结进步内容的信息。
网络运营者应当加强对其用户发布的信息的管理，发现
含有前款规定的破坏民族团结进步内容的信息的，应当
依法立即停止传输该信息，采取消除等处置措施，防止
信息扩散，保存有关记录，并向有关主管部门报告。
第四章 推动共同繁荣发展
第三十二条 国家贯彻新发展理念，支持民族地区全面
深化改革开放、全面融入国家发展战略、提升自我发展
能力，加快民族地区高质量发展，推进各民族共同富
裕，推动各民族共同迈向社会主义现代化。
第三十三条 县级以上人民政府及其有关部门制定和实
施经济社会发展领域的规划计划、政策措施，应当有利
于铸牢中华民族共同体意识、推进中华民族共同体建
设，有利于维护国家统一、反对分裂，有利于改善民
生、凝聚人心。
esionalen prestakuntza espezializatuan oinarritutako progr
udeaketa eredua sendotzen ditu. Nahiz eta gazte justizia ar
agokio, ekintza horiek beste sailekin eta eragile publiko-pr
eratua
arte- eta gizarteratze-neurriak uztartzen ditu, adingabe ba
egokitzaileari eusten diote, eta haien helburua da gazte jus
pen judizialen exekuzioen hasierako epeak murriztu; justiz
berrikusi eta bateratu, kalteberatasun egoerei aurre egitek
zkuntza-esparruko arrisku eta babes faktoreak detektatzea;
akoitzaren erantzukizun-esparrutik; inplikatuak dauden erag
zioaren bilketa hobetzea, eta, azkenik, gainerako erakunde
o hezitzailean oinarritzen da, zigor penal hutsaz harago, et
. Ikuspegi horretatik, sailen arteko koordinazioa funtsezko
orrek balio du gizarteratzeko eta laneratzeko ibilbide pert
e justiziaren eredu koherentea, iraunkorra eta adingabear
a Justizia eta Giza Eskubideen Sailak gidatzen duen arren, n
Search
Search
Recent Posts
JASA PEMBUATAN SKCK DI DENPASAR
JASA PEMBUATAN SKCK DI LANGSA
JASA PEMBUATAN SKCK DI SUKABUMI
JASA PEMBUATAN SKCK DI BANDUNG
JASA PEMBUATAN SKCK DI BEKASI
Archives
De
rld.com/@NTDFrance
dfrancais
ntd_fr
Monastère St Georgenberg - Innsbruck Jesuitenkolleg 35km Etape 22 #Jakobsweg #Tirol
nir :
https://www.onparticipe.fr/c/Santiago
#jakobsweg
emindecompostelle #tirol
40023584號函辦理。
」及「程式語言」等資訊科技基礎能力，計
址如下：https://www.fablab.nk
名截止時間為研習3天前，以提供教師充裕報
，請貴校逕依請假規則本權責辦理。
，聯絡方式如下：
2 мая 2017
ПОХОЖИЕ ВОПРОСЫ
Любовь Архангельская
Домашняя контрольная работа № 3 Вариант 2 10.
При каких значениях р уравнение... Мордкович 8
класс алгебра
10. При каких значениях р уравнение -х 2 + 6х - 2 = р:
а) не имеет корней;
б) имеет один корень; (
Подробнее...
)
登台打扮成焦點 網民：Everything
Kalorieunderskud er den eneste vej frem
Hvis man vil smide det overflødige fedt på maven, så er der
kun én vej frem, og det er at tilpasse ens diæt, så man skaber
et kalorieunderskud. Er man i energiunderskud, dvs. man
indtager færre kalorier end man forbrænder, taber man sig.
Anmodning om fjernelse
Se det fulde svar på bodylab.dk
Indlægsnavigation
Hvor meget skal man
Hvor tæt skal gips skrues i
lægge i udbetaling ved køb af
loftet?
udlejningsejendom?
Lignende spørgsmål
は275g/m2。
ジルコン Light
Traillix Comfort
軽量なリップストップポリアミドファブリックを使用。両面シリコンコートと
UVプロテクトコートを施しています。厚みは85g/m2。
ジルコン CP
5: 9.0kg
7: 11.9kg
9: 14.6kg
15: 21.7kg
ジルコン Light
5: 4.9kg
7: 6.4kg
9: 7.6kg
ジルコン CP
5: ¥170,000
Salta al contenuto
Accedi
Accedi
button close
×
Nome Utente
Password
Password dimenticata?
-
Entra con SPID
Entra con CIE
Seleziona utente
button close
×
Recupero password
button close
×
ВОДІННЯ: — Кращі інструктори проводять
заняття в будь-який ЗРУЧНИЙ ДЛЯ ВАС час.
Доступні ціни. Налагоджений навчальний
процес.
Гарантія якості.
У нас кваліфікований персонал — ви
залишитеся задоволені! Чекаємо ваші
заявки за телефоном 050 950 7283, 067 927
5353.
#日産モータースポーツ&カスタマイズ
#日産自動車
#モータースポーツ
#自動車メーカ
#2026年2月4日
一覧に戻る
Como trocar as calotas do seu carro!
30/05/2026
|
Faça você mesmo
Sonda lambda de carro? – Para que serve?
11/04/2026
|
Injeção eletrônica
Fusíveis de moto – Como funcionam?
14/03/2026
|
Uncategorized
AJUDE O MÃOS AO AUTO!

> **Requirement**
Filter by the word "имеет": copy every line of the data that holds it.

> **Exercise output**
а) не имеет корней;
б) имеет один корень; (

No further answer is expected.